Would I Lend To You?

I’m having fun playing banker at Lending Club. It’s early in the game but I enjoy seeing the tiny returns I’m getting via interest. Right now, my Adjusted Net Annualized Return is 7.97%.  I only lend to borrowers with A or B ratings, and this is definitely better than the measly interest in my savings account.

I don’t use the automatic investing option because I have my own quirky set of criteria for choosing lenders, that may change depending on my mood.

1) Borrower Rating: A or B only. I’m not looking for double digit gains so I’m staying safe with lower-risk borrowers

2) Reason for Loan: Credit card or Loan consolidation, maybe Medical. I do not lend to people who want money for a big purchase, home purchase, or vacation. You should know better than to borrow money for a vacation!  I will fund for medical because I’m soft-hearted.

3) Years on the Job: At least 5. I know that in this day/age/economy, staying on a job for 5 years isn’t necessarily a measure of financial stability. However, I still feel more comfortable lending to someone who has job security.

4) Term: 36 months. I prefer borrowers who intend to pay off their loans in 36 months, vs. 60 months.  My unqualified and financially unsound reason is that I feel that someone who wants to pay off in 36 months is more determined.

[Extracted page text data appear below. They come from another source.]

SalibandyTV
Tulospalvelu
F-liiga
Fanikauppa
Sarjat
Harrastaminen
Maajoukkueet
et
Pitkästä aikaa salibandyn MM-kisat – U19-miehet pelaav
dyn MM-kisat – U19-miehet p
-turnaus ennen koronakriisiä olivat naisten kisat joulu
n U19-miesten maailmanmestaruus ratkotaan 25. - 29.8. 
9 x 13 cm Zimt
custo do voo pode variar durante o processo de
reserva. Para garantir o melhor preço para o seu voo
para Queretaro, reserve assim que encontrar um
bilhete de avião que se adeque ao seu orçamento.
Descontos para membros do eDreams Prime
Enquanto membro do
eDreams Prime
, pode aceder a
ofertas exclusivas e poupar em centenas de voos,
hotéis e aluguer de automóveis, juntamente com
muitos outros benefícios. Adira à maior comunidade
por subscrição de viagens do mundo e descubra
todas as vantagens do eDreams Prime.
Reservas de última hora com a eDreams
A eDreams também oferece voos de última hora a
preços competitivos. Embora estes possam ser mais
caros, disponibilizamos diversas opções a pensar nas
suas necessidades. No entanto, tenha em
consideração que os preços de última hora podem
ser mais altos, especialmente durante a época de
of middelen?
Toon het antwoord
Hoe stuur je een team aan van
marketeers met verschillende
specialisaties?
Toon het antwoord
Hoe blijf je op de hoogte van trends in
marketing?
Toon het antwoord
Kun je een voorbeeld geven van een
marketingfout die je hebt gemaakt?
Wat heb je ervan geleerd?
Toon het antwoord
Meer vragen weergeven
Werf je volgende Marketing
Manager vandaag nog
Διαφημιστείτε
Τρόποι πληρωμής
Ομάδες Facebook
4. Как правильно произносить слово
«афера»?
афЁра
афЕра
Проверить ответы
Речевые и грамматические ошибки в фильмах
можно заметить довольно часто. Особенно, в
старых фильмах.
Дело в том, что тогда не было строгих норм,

5) Debt To Income Ratio: I haven’t quite decided on a criteria but lower is better.

6) Loan Amount: Up to $25,000

7) Geography: Preferably NOT in the South, which I read has a higher loan default rate. I’m also careful about California.

8) Profession: I do not fund people who are owners, self-employed, or president/CEO. It’s very easy to give yourself a title while running a bad business. I have a slight preference for people who work in engineering/I.T.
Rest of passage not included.